Operating System - OpenVMS
1828225 Members
2514 Online
109975 Solutions
New Discussion

File copy versus disk cluster size

 
SOLVED
Go to solution
John Symmonds
New Member

File copy versus disk cluster size

When I copy a file on our VMS 7.3-2 system from
DSKA (cluster size 69) to DSKB (cluster size 9) and back again, the file size (blocks used) changes. I'm not sure why this happens, but is there any way I can restore the file back to original condition after copying it?
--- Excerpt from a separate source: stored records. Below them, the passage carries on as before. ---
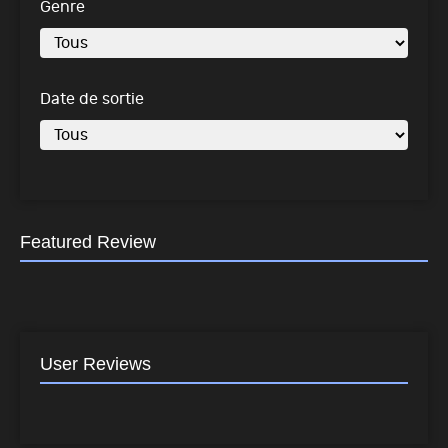
Genre
Date de sortie
Featured Review
User Reviews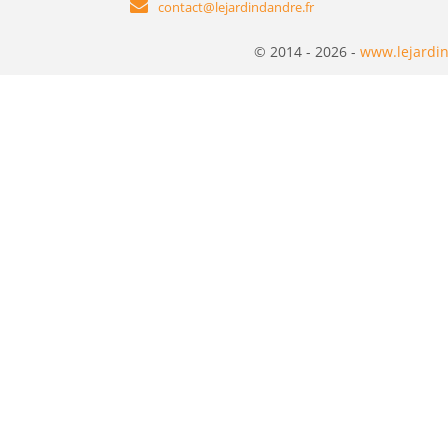
contact@lejardindandre.fr
© 2014 - 2026 -
www.lejardin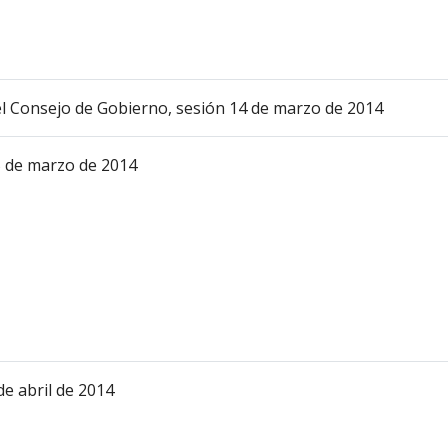
l Consejo de Gobierno, sesión 14 de marzo de 2014
25 de marzo de 2014
de abril de 2014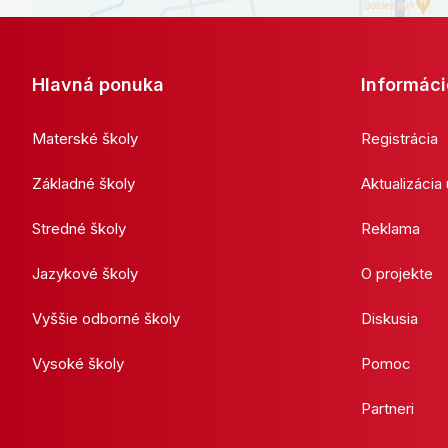
Hlavná ponuka
Informáci
Materské školy
Registrácia
Základné školy
Aktualizácia
Stredné školy
Reklama
Jazykové školy
O projekte
Vyššie odborné školy
Diskusia
Vysoké školy
Pomoc
Partneri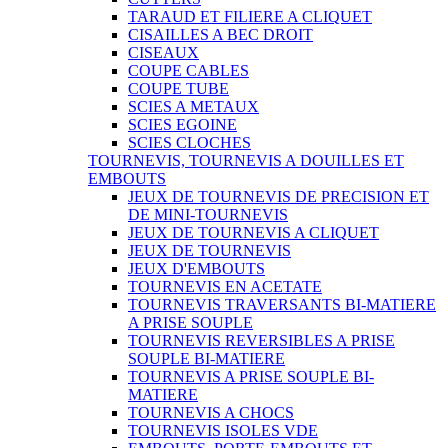
TARAUD ET FILIERE A CLIQUET
CISAILLES A BEC DROIT
CISEAUX
COUPE CABLES
COUPE TUBE
SCIES A METAUX
SCIES EGOINE
SCIES CLOCHES
TOURNEVIS, TOURNEVIS A DOUILLES ET
EMBOUTS
JEUX DE TOURNEVIS DE PRECISION ET
DE MINI-TOURNEVIS
JEUX DE TOURNEVIS A CLIQUET
JEUX DE TOURNEVIS
JEUX D'EMBOUTS
TOURNEVIS EN ACETATE
TOURNEVIS TRAVERSANTS BI-MATIERE
A PRISE SOUPLE
TOURNEVIS REVERSIBLES A PRISE
SOUPLE BI-MATIERE
TOURNEVIS A PRISE SOUPLE BI-
MATIERE
TOURNEVIS A CHOCS
TOURNEVIS ISOLES VDE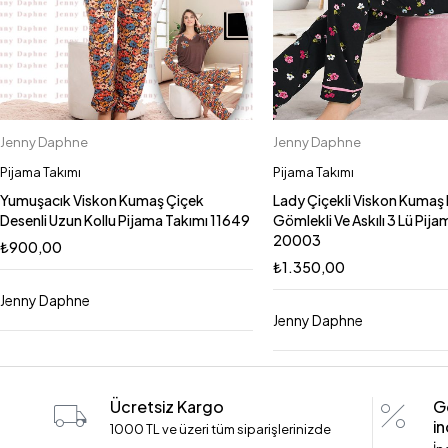
Jenny Daphne
Jenny Daphne
Sepete Ekle
Sepete Ekle
L
XL
M
L/XL
M
Pijama Takımı
Pijama Takımı
Yumuşacık Viskon Kumaş Çiçek
Lady Çiçekli Viskon Kumaş 
Desenli Uzun Kollu Pijama Takımı 11649
Gömlekli Ve Askılı 3 Lü Pij
20003
₺
900,00
₺
1.350,00
Jenny Daphne
Jenny Daphne
Ücretsiz Kargo
G
in
1000 TL ve üzeri tüm siparişlerinizde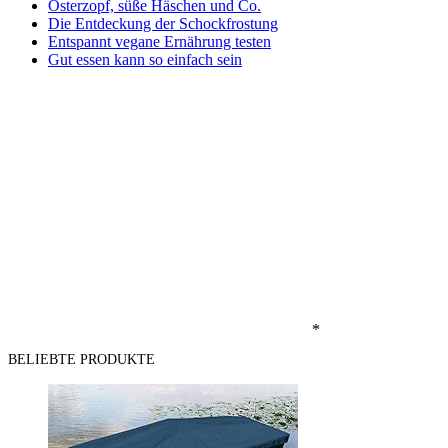
Osterzopf, süße Häschen und Co.
Die Entdeckung der Schockfrostung
Entspannt vegane Ernährung testen
Gut essen kann so einfach sein
*
BELIEBTE PRODUKTE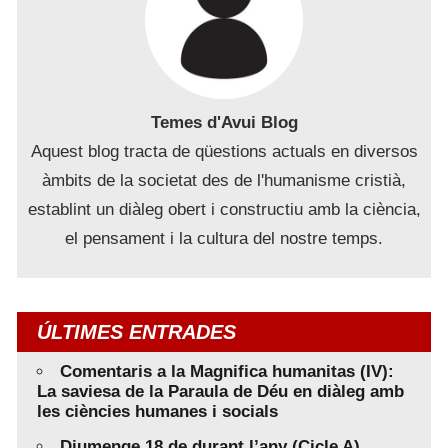
Temes d'Avui Blog
Aquest blog tracta de qüestions actuals en diversos
àmbits de la societat des de l'humanisme cristià,
establint un diàleg obert i constructiu amb la ciència,
el pensament i la cultura del nostre temps.
ÚLTIMES ENTRADES
Comentaris a la Magnifica humanitas (IV):
La saviesa de la Paraula de Déu en diàleg amb
les ciències humanes i socials
Diumenge 18 de durant l’any (Cicle A)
$Dir/size=all DSKA:[xx]temp.fil
TEMP.FIL;1 2001/2001

$Copy DSKA:[XX]TEMP.FIL DSKB:[XX]TEMP.FIL
$DIR/SIZE=ALL DSKB:[XX]TEMP.FIL
TEMP.FIL;1 2001/2007

$Copy DSKB:[XX]TEMP.FIL DSKA:[XX]TEMP2.FIL
$DIR/SIZE=ALL DSKA:[XX]TEMP2.FIL
TEMP2.FIL;1 2007/2070

TEMP.FIL info:
File organization: Relative, maximum record number: 2147483647
Shelved state: Online
Caching attribute: Writethrough
File attributes: Allocation: 2001, Extend: 0, Bucket size: 2
Global buffer count: 0, No version limit, Contiguous
Record format: Fixed length 512 byte records

Thanks,
John
11 REPLIES 11
Steven Schweda
Honored Contributor

Re: File copy versus disk cluster size

> File organization: Relative, [...]

Hmmm. I don't do much with these.

What does BACKUP do?
John Symmonds
New Member

Re: File copy versus disk cluster size


with backup,
$DIR/SIZE=ALL DSKA:[XX]TEMP2.FIL
TEMP2.FIL;1 2001/2070

This seems better. Is COPY broken or should I have expected this behaviour?

Hoff
Honored Contributor

Re: File copy versus disk cluster size

Is this box reasonably current on its OpenVMS Alpha V7.3-2 patches? If it is not, do start there.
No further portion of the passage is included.